Limitations & Future Work

  • The decomposition process relies on a calibration dataset, and the domain distribution of the calibration data may affect performance on different downstream tasks.
  • The granularity of structured sparsity (column-wise) may not be optimal for all architectures; row-wise or block-wise sparsity might be more appropriate for certain layers.
  • The strategy for combining this approach with quantization methods deserves further exploration; the triple compression of low-rank + sparse + quantization holds great potential.
  • Currently validated only on decoder-only models, its effectiveness on encoder-decoder architectures remains to be verified.
  • vs ASVD: ASVD also employs adaptive SVD decomposition but does not consider the sparse structure in the residuals. This work significantly improves performance under high compression ratios by introducing structured sparse components.
  • vs SparseGPT: SparseGPT is a pure sparse pruning method that does not utilize low-rank structures. The proposed hybrid decomposition performs better given the same number of effective parameters.
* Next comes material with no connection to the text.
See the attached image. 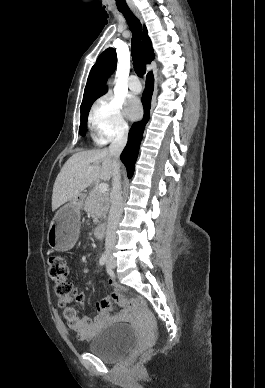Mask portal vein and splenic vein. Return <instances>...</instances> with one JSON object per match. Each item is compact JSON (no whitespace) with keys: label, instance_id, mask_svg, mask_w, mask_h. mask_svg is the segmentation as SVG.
<instances>
[{"label":"portal vein and splenic vein","instance_id":"obj_1","mask_svg":"<svg viewBox=\"0 0 265 388\" xmlns=\"http://www.w3.org/2000/svg\"><path fill=\"white\" fill-rule=\"evenodd\" d=\"M89 170H94L93 166H90ZM108 190V184H99V192L101 194H106Z\"/></svg>","mask_w":265,"mask_h":388}]
</instances>
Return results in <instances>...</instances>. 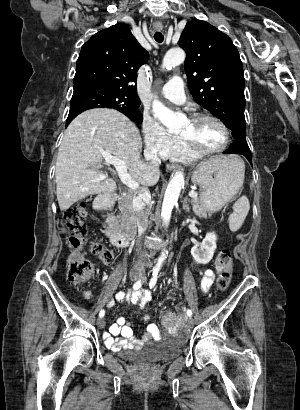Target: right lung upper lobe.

  • vs GPTQ: GPTQ is a quantization method that is orthogonal to the proposed decomposition method. The two can be combined to achieve more extreme compression.

Rating

  • Novelty: ⭐⭐⭐⭐ The hybrid decomposition idea of low-rank + structured sparsity is innovative, though individual components themselves are not entirely new.
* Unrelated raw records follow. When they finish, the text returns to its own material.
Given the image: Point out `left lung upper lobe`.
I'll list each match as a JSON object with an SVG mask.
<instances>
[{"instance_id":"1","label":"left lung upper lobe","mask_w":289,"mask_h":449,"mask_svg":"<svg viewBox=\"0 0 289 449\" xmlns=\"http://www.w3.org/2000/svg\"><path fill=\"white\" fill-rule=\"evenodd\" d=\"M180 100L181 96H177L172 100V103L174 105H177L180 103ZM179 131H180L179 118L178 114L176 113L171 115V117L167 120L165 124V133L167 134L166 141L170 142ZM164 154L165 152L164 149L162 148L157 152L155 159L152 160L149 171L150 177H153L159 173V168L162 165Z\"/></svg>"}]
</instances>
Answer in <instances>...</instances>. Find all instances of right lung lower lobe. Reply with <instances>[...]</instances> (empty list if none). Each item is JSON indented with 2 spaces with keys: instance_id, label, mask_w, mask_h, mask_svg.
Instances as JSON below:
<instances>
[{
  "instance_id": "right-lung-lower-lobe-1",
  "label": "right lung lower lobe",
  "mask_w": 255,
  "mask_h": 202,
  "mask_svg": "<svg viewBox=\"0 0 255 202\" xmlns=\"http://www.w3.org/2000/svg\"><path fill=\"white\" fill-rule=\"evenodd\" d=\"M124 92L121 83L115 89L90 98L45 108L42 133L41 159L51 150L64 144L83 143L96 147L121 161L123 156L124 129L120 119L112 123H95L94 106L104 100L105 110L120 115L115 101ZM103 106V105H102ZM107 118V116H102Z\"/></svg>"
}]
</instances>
  • Experimental Thoroughness: ⭐⭐⭐⭐ Verified across multiple models and compression ratios, with comprehensive ablation studies.
  • Writing Quality: ⭐⭐⭐⭐ The methodology is clearly described, and the motivation is logically derived.
  • Value: ⭐⭐⭐⭐ Offers practical reference value for efficient LLM deployment, and the method can be orthogonally combined with other compression techniques.